The deal, announced in the first week of July, is for a 35 percent stake in Joulent, a U.S. company that The Wall Street Journal describes as developing “contracted power generation and high-voltage infrastructure for U.S. customers that require substantial amounts of power.” The customer, in the foundational case, is Microsoft. The foundational project — Project Kilby — will power a Microsoft-operated data centre campus in West Texas under a twenty-year agreement, is co-owned with Chevron, and is expected to begin operations in 2028. Final investment decision is to be made by the end of this year. Joulent, its investors say, is forecast to be free cash flow positive from the early 2030s. The $1.75 billion, the company says, will not affect its current five-year financial framework.

To read the press release at face value is to see a routine commercial investment by a U.K. grid operator looking to grow its U.S. business. To read the engineering substance is to see something else. The twenty-year agreement is the load-bearing financial structure of the whole arrangement, and the load it bears is the capital recovery horizon of the AI capex cycle. Microsoft is not just building a data centre; it is locking in a twenty-year power supply for one. Joulent, for its part, is not just building a power plant; it is amortising a twenty-year contracted-revenue stream against a generation-and-transmission capital cost that, in the absence of the contract, no power markets would clear at this scale on any commercially recognisable timeline. Both parties are locked in. The lock-in is the device that makes the deal financeable, and it is also the device that makes it unaccountable. The data centre will be built; the power will flow; the depreciation will be on someone’s books; and the externalities — water consumption, emissions, the stranded-asset risk if AI demand peaks before the twenty years are out — will be on someone else’s.

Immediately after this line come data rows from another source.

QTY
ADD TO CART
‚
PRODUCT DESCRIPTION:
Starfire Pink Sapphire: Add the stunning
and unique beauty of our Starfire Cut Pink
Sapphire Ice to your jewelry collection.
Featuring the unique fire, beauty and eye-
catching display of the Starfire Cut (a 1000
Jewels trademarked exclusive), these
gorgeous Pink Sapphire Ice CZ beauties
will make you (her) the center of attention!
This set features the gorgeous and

It is true that data centres require immense, continuous baseload power, and in the narrow sense in which engineers use the word, Joulent is solving a real constraint. The trouble is that “integrated power solutions” is the corporate euphemism for severing a critical piece of the physical layer from the public grid. What Joulent is actually building is a bespoke, tightly coupled generation-and-transmission node that bypasses the ordinary regulatory, ratepayer-sharing, and universal-service model of the public utility. The public grid operates on a pool-and-billing model: generators bid into a wholesale market, transmission operators move the electrons, and the cost is socialised across the rate base. Joulent’s architecture replaces that with a point-to-point physical and financial enclosure. The hyperscaler secures guaranteed capacity without absorbing the systemic cost of grid maintenance, resilience, or universal service obligations. It is the digital equivalent of a private toll road built across the public grid’s territory. It is the physical enclosure of the commons, wrapped in a twenty-year contract.

This is not an isolated transaction. As we noted when Chevron and Microsoft first announced the 2.7-gigawatt West Texas arrangement, the hyperscalers are no longer merely buying power; they are capturing the physical infrastructure that delivers it. The pattern accelerates. The same financialisation of essential infrastructure that just saw KKR pry a $4.2 billion renewable energy arm out of EDF now has a legacy regulated utility using its commercial arm to underwrite a private fiefdom for a technology monopolist. The capital goes where the rent is.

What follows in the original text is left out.